The False Crime

o1

At first, it’s great, it’s beautiful. And even more so, it’s amazing and beyond anything human words could ever begin to describe it. It is a symphony of colours, a rainbow of sounds; everything is brighter and better and tastes of cotton candy and bitter gin at the same time. It makes you believe. You believe in Wonderland and Never Land; all you need is a little sprinkle of pixie dust, and you’re there.

Then it pulls you in and you can’t defeat it. You fight the pirates, run away from the Red Queen, but the White Rabbit finds you anyway. You fight and cry and want out, but it’s too late. There is no way out, no magical doors that will open and let you back to the warmth and safety of your home. It feels like a bad dream, so vivid and lucid, and you can’t wake up.

There is no way out. Not now, not ever.

Then you accept it. You accept the fact that you are stuck and you have no other choice but to do things you swore to yourself you wouldn’t be caught dead doing. You kick and scream and sneak past the shadows in silence only to realize that you are the shadow and that your screams are not heard. You give up. You want to die.

And now, you are dead. You see your mother crying her eyes out, cursing herself for not noticing, cursing God for taking you so young. There is your father, standing in the corner of the room with fourth glass of liquor he just poured. And look, your siblings are there too. Sure, they may be still young to realize what is going on around them, but they are crying. They feel the sorrow in their mother’s words; they taste the anger in their father’s breath. And then, there you are in all your glory, lying in a wooden box, a smile upon your face and a healthy blush on your cheeks. But that is all pretend; a very good make-up and nothing else.

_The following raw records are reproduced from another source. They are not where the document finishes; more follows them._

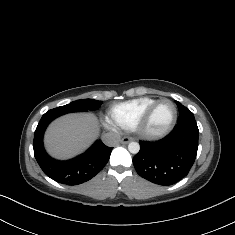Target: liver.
Returning <instances> with one entry per match:
<instances>
[{
    "label": "liver",
    "mask_w": 235,
    "mask_h": 235,
    "mask_svg": "<svg viewBox=\"0 0 235 235\" xmlns=\"http://www.w3.org/2000/svg\"><path fill=\"white\" fill-rule=\"evenodd\" d=\"M98 122L93 114H72L56 120L49 127L45 143L55 157H71L98 135Z\"/></svg>",
    "instance_id": "liver-1"
}]
</instances>
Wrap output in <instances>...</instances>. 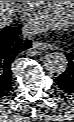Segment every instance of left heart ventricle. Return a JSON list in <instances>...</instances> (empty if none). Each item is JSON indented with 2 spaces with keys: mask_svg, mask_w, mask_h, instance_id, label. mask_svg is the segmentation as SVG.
Returning a JSON list of instances; mask_svg holds the SVG:
<instances>
[{
  "mask_svg": "<svg viewBox=\"0 0 74 122\" xmlns=\"http://www.w3.org/2000/svg\"><path fill=\"white\" fill-rule=\"evenodd\" d=\"M49 8L56 16L67 19L71 15L73 1H50Z\"/></svg>",
  "mask_w": 74,
  "mask_h": 122,
  "instance_id": "1",
  "label": "left heart ventricle"
}]
</instances>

Somehow, you manage to open your eyes and to realize that it was all just a dream; a dream that soon will become real. Nevertheless, you keep sticking your arm, you keep stealing, you keep losing your soul part by part until you’re just a shell of skin walking around like ghost of former self. Your body yearns for that little piece of bliss, and you’re thinking that maybe if you go again on that road, the road you walked on first, things would get better and you’d feel like you did back then. Back when things had a meaning, when the colours danced and you felt alive.

It feels like falling down the endless pit. You feel the fire from Hell climbing up, licking your feet, burning to touch you, to consume you; you feel the cold rushing in from the depths of the fiery beast. You’re frozen in place, your feet gave up on you. You are dead, again.

You have died times and times again, but still you keep sticking your arm for just once more; once more couldn’t hurt right? But it hurts, the sting of the needle, the roll of the eyes, it’s nirvana, right? You close your eyes, and you see yourself on that dirty sofa, lying with eyes closed, limb and blissful. And you’re dead again.

You don’t complain when the men in white strap you down with a straightjacket, you just smile and bulge your eyes out. You don’t have the strength to fight. You see your mother standing near, shaking her head. You smile at her apologetically. You look into her eyes; you don’t see yourself in them. You are dead, and for the first time in your life, you wish it’s permanent.

You wanted to go to Never Land and be a kid forever. You just forgot what you left behind, the people that kept picking up the pieces, like puzzle, trying to fix you. Trying to help you. You didn't looked back.

Congratulations, you’re dead. For good. Forever.